Support from insurance companies mixed
Blue Cross-Blue Shield didn’t support the regional PPOs or prescription drug ideas.
William Breskin, the vice president of government programs for the Blue Cross and Blue Shield Association, said OPM has underestimated the costs of the program and the regional PPOs. He said federal employees and the government would end up paying more — as much as $5.7 billion over 10 years.
He said regional PPOs would make the playing field unfair to national carriers because regional carriers would charge different prices in different states. But the reason Blue Cross-Blue Shield may not have liked the plan is because they would face more competition from companies such as United HealthCare, which supported the regional option.
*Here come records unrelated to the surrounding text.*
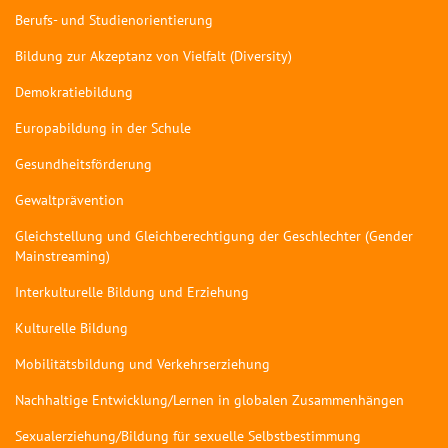
Berufs- und Studienorientierung
Bildung zur Akzeptanz von Vielfalt (Diversity)
Demokratiebildung
Europabildung in der Schule
Gesundheitsförderung
Gewaltprävention
Gleichstellung und Gleichberechtigung der Geschlechter (Gender
Mainstreaming)
Interkulturelle Bildung und Erziehung
Kulturelle Bildung
Mobilitätsbildung und Verkehrserziehung
Nachhaltige Entwicklung/Lernen in globalen Zusammenhängen
Sexualerziehung/Bildung für sexuelle Selbstbestimmung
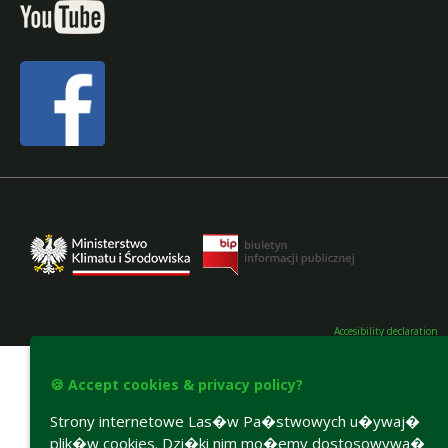
Accesibility declaration
🍪 Accept cookies & privacy policy?
Strony internetowe Las�w Pa�stwowych u�ywaj�
plik�w cookies. Dzi�ki nim mo�emy dostosowywa�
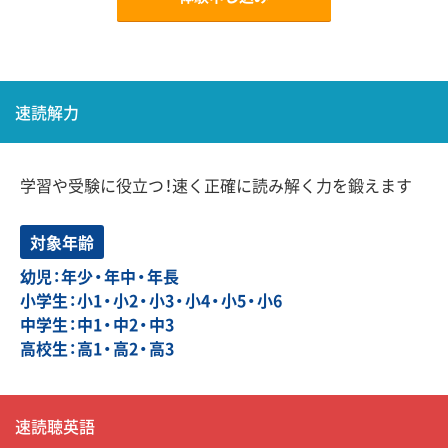
速読解力
学習や受験に役立つ！速く正確に読み解く力を鍛えます
対象年齢
幼児：年少・年中・年長
小学生：小1・小2・小3・小4・小5・小6
中学生：中1・中2・中3
高校生：高1・高2・高3
速読聴英語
Thomas Coate, chief growth officer at United HealthCare, said one plan — Blue Cross-Blue Shield — doubled market share to 62 percent from 30 percent of federal workers, while the second largest plan has 7 percent of the market share. He says a 55 percent differential in this market is not a market where real competition exists.
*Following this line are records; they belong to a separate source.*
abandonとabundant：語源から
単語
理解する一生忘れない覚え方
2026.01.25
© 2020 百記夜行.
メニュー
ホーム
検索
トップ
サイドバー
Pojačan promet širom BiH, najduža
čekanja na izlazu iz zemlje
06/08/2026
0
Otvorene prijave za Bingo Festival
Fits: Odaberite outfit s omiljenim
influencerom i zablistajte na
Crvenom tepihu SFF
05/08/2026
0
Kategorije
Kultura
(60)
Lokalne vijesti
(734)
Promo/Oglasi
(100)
Jacqueline Simon, AFGE’s public policy director, said the problem with the proposals is less about the changes per se and more about OPM’s lack of information or discussion with the union.
“For many, many years, as long as I’ve been involved with advocating for federal employees regarding FEHBP, OPM’s actuaries have told us self-plus-one would actually be more expensive than families with more than two persons. And now, suddenly we are getting different numbers, but we are only getting the bottom line,” she said. “We have not been able to see what kinds of assumptions OPM has used for its calculations for saying, ‘This will cost this, or this will cost that, or this will save this amount of money.’ We really do want to know how they arrived at their estimates for changes in premiums to family coverage, what the premiums would be for self-plus-one and we have been denied that information. We really can’t say one way or another whether this would be good, who would be the winners and who would be the losers until we see how those numbers were constructed.”
AFGE also suggested OPM create an insurance advisory council similar to the salary advisory board to provide feedback and make recommendations on these types of issues.
But despite these concerns, many of the committee members expressed support to change the law.
Rep. Tim Walberg (R-Mich.) said the FEHBP program is seriously hampered in responding to the needs in the marketplace.
“Due to the lack of authority for OPM to entertain scores of new and different insurance products, the program has stagnated. Roughly there are 50 percent fewer carriers participating in the program today than in 1990. Many federal employees and retirees, depending on where they live, have limited options to choose from,” he said. “Many of the latest plan designs and innovations in health care management are not available to OPM as administrator of the plan or federal employees and retirees as participants in the plan. For all these reasons, opening up the FEHBP to greater competition and therefore greater choice will serve the federal government, federal employees, retirees and taxpayers well.”
Walberg said most reforms outlined in the budget request can give FEHBP the necessary tools to increase competition and lower costs.